Он сложил руки на груди и внимательно на меня посмотрел:

— Потому… потому что глаза у тебя какие-то странные.

Я захихикала и состроила рожу: скосила глаза к носу и часто-часто заморгала.

— Нет, ты послушай.

Изображаю предельное внимание.

— Мама с папой ухлопали кучу денег на этого профессора, кстати, специалист он классный.

— Кто это сказал?

— Как кто? Спецы по сектам.

— Значит, по-твоему, это секта?

Ему лично судить трудно, заявил мой братец и начал нудить, что три дня не срок, можно как-нибудь напрячься и потерпеть.

— Кончай вредничать. Каких-то паршивых три дня, трудно тебе, что ли?

Я сказала Тиму, что он ни хрена не понял. Эти самые «спецы» много кому готовы перекроить мозги: коммунистам, лесбиянкам, иудеям, женившимся на христианках, негру, запавшему на китаяночку.
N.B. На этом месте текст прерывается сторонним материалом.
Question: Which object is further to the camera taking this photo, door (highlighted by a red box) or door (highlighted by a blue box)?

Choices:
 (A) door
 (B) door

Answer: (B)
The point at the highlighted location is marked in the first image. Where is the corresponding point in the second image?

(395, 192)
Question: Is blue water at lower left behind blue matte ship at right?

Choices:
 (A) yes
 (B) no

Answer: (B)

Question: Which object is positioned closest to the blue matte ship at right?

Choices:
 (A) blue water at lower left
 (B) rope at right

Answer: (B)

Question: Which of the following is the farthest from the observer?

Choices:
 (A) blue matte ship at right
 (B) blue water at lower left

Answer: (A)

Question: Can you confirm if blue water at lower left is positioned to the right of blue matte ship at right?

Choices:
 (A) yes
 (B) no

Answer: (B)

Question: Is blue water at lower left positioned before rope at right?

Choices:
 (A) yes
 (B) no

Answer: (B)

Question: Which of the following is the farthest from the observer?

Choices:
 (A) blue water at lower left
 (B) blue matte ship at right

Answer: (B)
Лезут без мыла в душу.

— Ради бога, Тим… — бормочу я.

— Что ради бога-то? И не смотри на меня так, будто я всадил тебе в сердце нож.

— Значит, ты с ними заодно… но почему?

Тук-тук-тук — раздалось снаружи.

— Ч-черт… — шепчу я.

Мы все втроем смотрим, как открывается дверь.
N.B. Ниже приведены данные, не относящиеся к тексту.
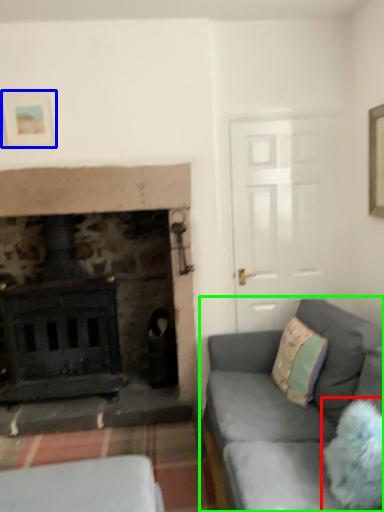 Question: Which is farther away from pillow (highlighted by a red box)? picture frame (highlighted by a blue box) or studio couch (highlighted by a green box)?

Choices:
 (A) picture frame
 (B) studio couch

Answer: (A) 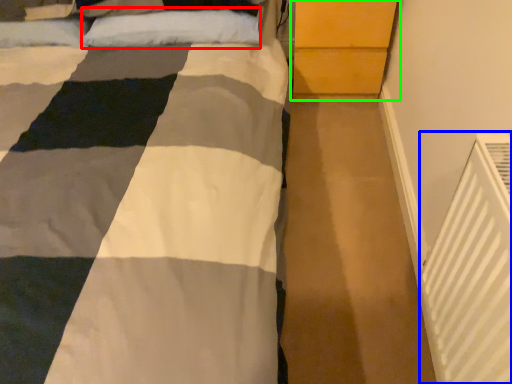 Question: Which object is positioned farthest from pillow (highlighted by a red box)? Select from air conditioning (highlighted by a blue box) and dresser (highlighted by a green box).

Choices:
 (A) air conditioning
 (B) dresser

Answer: (A) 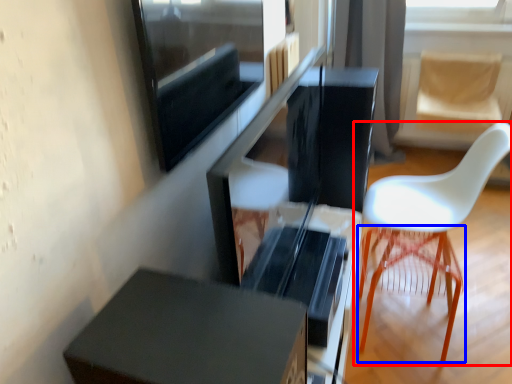 Question: Which object is closer to the camera taking this photo, chair (highlighted by a red box) or bar stool (highlighted by a blue box)?

Choices:
 (A) chair
 (B) bar stool

Answer: (A) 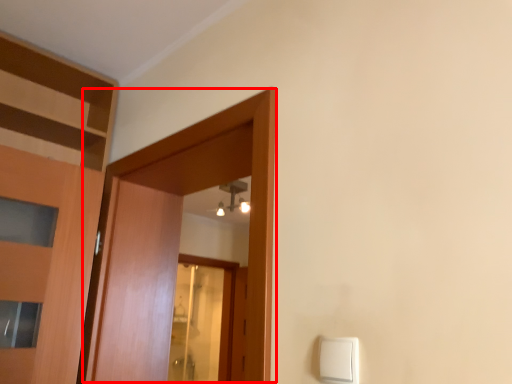 Question: From the image's perspective, where is door (annotated by the red box) located relative to light switch?

Choices:
 (A) below
 (B) above

Answer: (B)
— Вы позволите войти? — с порога спрашивает этот тип.

У нас у всех просто челюсти отвисли, когда мы его увидели. Мама вежливо закивала, хотя в глазах ее читалось: «ну и ну». Я стала опять по-наглому его разглядывать. Ну весь наглаженный: и джинсы, и спортивная рубашка, и курточка, а волосы зализаны. Полный отпад! И этот допотопный диск-джокей,[9] ровесник моего папули, собирается вправлять мне мозги? Он пожал мне руку, очень нужно… и мало того, еще накрыл ее другой своей лапищей.

— Привет, Рут, страшно рад с тобой познакомиться, — и сладенькая, вроде бы простодушная улыбочка, весь так и сияет. Скуластый. Губы чуть выпячены, когда говорит, слегка причмокивает.

вернуться

9

Видимо, намек на созвучное имя Пи Джей (более современное название диск-джокея — ди-джей).